_INSTRUCTIONS FOR THE TASK:_ Starting at the line below holding "de ligeras caídas" and stopping at the line holding "del conflicto en", print every line exactly, both ends included, and leave the rest out.

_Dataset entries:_
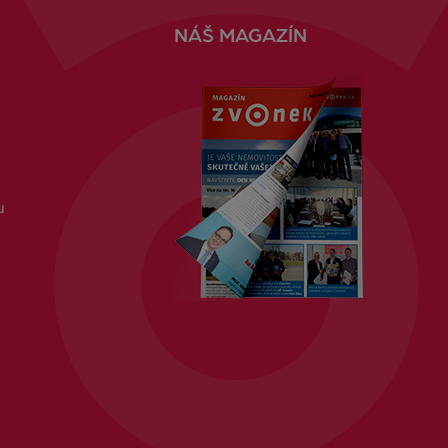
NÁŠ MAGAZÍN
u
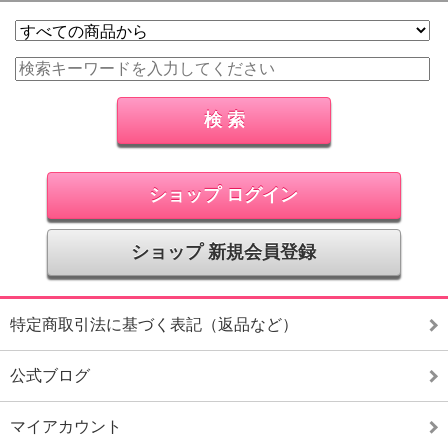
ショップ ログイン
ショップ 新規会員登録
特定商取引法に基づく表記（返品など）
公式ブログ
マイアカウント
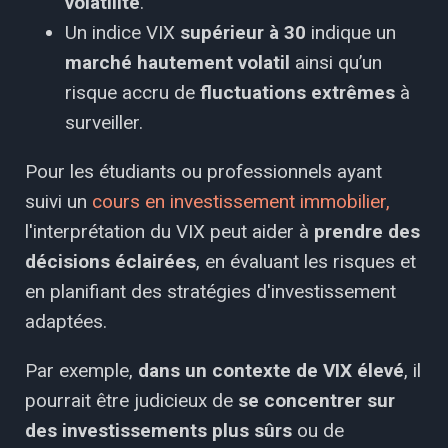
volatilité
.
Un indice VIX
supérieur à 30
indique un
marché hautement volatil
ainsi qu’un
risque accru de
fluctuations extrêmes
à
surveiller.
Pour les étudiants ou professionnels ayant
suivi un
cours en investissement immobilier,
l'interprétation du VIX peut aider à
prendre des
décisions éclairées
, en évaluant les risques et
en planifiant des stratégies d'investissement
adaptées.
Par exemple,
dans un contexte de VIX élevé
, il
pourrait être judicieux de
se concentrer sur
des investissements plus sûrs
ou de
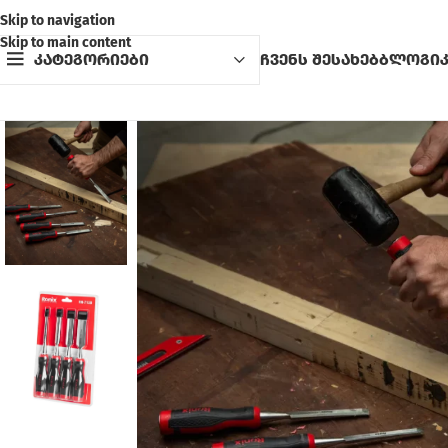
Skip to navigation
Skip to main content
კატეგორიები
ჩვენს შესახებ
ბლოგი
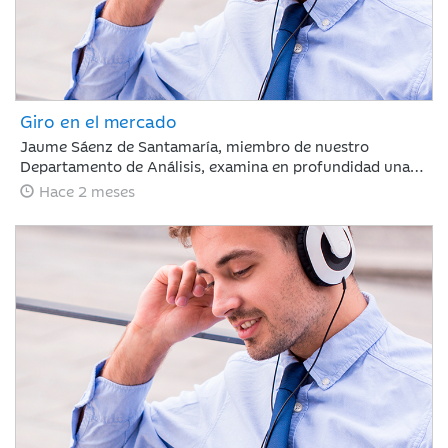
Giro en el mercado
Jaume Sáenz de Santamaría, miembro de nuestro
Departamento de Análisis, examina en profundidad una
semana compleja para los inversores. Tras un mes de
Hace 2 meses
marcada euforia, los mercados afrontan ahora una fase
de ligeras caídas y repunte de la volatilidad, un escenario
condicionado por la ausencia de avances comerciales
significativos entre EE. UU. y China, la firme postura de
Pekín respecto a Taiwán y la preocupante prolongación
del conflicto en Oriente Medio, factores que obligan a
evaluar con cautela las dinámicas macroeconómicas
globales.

* * *

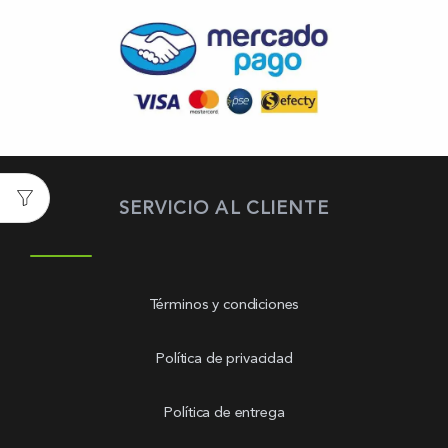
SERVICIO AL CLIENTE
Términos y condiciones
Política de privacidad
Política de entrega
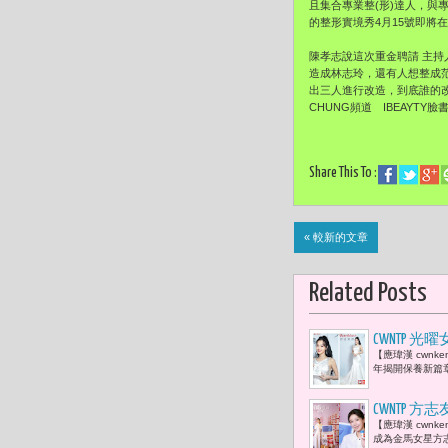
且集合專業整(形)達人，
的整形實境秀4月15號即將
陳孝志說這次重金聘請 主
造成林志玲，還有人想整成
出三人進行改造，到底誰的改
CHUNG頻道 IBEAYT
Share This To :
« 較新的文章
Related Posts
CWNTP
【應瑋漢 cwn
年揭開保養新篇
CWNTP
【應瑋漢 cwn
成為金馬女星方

_RESULT OF THE TASK:_
de ligeras caídas y repunte de la volatilidad, un escenario
condicionado por la ausencia de avances comerciales
significativos entre EE. UU. y China, la firme postura de
Pekín respecto a Taiwán y la preocupante prolongación
del conflicto en Oriente Medio, factores que obligan a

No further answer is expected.